Como dito, foram pesquisadas as violências perpetradas pelos entrevistados contra suas parceiras, nos tipos psicológica, física e sexual, mas também foi investigada a violência contra outros que não a parceira, apenas no tipo físico. Além disso, foi perguntado se os homens haviam testemunhado violência na família durante a infância (presenciar brigas na família e/ou ver a mãe ser agredida por pai ou companheiro).

Perguntas sobre as várias formas de violência, sofrida ou perpetrada, não continham o termo violência, mas discriminavam atos de agressão, justamente para não induzir a resposta do entrevistado. Para a estimativa da percepção dos homens quanto a considerarem o sofrido como violência, foi indagado, no final do questionário: “Você considera que sofreu violência por alguma pessoa na vida?”

Com as fichas padronizadas, fez-se a leitura dos prontuários dos entrevistados que tinham matrícula de usuário a mais de um mês, a partir da data da entrevista.

Com a ficha de leitura I (Anexo II) buscou-se caracterizar a frequência de comparecimentos ao serviço e a de uso das seguintes atividades assistenciais: consulta de pronto-atendimento; atendimento de enfermagem; participação em atividades preventivas em grupo; consultas no serviço de saúde mental; consultas agendadas em termos de comparecimento e faltas. Foram encontrados e lidos 461 prontuários médicos de homens que tinham matricula no serviço há pelo menos um mês. É importante ressaltar que as atividades mais utilizadas encontradas na amostra em geral foram, pela ordem, pronto-atendimento, consultas em saúde mental e atendimento de enfermagem.

Com a ficha de leitura II (Anexo III), fez-se uma análise das demandas registradas nos prontuários de homens que haviam utilizado o serviço durante os doze

24

meses anteriores à entrevista, contabilizando-se 410 prontuários do total de 477. Nestes, foram coletados queixas/diagnósticos segundo a atividade de atendimento ocorrida nos 12 meses anteriores ao levantamento dos dados, independentemente do profissional de saúde que a realizou.

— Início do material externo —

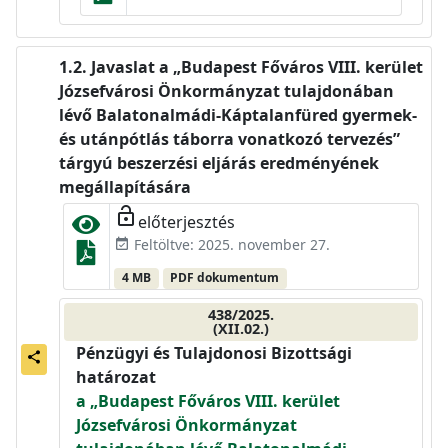
Javaslat a „Budapest Főváros VIII. kerület
Józsefvárosi Önkormányzat tulajdonában
lévő Balatonalmádi-Káptalanfüred gyermek-
és utánpótlás táborra vonatkozó tervezés”
tárgyú beszerzési eljárás eredményének
megállapítására
lock_open
előterjesztés
Feltöltve: 2025. november 27.
event_available
4 MB
PDF dokumentum
438/2025.
(XII.02.)
Pénzügyi és Tulajdonosi Bizottsági
share
határozat
a „Budapest Főváros VIII. kerület
Józsefvárosi Önkormányzat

Portanto, buscou-se identificar as queixas e/ou os diagnósticos e as resoluções dadas em cada atendimento, possibilitando o estudo do acolhimento/resposta às demandas apresentadas pelos usuários. Foram coletadas informações agrupadas por sistemas, tais como: osteomuscular (dor nas costas, dor nos pés, lesão); cardiocirculatório (angina, varizes, hipertensão); digestório (dor e estômago, náusea/azia, dispepsia/indigestão); respiratório (dispneia, estado ofegante, asma); neurológico (convulsão epilepsia, nevralgia); psicológicos (depressão, ansiedade, tentativa de suicídio), e queixas gerais (febre, sudorese, fraqueza). Deve-se enfatizar que foram priorizadas até cinco queixas por consulta ou qualquer outro tipo de atendimento. Nessa perspectiva, nos casos dos pacientes que tinham muita sintomatologia, foram abordadas as cinco primeiras e principais queixas/solicitações.

É importante ressaltar que, nos serviços de atenção primária à saúde, muitas vezes não são registrados a queixa do usuário e o diagnóstico definido pelo profissional de saúde separadamente. Portanto, os dados foram coletados na forma de queixas e/ou diagnósticos.

A pesquisa maior recebeu aprovação da Comissão de Ética para Análise de Projetos de Pesquisa da (CAPPesq) da Faculdade de Medicina da Universidade de São Paulo.

Os primeiros resultados, com análise descritiva das informações constituíram artigo submetido e aprovado pela Revista Brasileira de Epidemiologia, cujo texto final (aguardando publicação).